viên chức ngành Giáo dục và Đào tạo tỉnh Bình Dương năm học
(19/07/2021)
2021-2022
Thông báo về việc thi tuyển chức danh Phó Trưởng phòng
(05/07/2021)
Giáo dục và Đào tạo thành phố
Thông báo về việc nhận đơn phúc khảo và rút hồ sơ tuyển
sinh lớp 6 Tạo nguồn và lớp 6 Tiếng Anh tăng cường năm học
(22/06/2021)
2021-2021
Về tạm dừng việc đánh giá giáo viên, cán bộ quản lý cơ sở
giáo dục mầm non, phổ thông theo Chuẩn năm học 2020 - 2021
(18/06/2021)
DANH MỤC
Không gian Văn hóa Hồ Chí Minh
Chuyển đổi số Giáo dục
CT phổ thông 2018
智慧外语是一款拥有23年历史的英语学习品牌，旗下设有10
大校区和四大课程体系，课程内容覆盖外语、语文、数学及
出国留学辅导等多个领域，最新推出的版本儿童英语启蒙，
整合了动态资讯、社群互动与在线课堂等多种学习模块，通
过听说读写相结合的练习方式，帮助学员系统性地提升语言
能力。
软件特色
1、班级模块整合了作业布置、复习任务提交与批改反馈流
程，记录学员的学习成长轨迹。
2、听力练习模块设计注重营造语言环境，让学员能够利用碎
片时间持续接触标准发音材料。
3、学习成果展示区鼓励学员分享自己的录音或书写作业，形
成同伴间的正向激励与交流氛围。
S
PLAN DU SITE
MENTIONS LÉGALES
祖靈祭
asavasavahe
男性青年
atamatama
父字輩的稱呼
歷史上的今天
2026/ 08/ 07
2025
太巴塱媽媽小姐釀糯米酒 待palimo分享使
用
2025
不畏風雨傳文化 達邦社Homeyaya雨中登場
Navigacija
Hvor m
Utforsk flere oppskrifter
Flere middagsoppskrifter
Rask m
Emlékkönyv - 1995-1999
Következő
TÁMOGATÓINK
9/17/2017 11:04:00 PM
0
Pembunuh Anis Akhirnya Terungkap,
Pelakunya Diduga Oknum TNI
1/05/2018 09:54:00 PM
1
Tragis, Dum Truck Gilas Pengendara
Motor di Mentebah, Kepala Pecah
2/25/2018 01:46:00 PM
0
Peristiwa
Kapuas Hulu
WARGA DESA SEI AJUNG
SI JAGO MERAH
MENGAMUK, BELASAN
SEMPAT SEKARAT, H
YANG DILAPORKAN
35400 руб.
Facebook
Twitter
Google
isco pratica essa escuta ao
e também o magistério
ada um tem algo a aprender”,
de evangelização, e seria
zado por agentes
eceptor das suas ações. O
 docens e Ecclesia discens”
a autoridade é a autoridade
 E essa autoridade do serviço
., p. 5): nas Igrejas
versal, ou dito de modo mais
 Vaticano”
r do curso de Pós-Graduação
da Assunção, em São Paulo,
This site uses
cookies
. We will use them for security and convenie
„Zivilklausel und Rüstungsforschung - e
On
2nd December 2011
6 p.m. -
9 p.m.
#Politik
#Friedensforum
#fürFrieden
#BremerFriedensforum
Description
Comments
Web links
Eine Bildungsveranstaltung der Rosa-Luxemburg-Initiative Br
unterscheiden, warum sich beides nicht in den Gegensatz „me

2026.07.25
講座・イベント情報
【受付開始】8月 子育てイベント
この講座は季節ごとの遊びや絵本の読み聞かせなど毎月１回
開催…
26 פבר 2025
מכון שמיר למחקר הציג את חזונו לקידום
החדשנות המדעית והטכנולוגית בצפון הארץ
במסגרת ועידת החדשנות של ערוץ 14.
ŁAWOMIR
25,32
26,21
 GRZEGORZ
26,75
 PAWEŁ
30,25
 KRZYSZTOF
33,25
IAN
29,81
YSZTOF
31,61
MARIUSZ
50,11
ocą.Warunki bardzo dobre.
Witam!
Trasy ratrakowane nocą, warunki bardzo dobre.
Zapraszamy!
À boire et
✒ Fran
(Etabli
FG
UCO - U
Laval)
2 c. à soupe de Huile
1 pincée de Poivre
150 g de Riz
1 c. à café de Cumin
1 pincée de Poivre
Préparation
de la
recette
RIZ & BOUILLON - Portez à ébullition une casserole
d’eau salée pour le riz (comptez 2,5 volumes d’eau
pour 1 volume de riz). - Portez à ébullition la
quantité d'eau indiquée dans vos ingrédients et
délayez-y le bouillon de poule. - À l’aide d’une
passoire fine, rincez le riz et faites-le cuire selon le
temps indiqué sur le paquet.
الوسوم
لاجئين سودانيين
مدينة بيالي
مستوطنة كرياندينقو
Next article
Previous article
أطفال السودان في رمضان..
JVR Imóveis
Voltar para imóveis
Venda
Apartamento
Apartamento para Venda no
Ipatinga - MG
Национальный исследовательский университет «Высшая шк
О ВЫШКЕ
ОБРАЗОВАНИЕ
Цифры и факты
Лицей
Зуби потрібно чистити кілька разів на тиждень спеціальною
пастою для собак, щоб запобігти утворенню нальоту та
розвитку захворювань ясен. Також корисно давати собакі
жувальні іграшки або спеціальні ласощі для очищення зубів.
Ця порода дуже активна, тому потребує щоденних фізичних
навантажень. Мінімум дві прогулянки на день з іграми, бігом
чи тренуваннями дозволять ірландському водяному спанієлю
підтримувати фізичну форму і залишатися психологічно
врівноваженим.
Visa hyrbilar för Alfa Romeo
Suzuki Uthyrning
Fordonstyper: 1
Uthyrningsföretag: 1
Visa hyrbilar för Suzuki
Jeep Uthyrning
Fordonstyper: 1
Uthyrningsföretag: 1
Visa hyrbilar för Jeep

• _Work to be completed_:
All lines above with the word "chức" need to be reported.

• _Written solution_:
viên chức ngành Giáo dục và Đào tạo tỉnh Bình Dương năm học
Thông báo về việc thi tuyển chức danh Phó Trưởng phòng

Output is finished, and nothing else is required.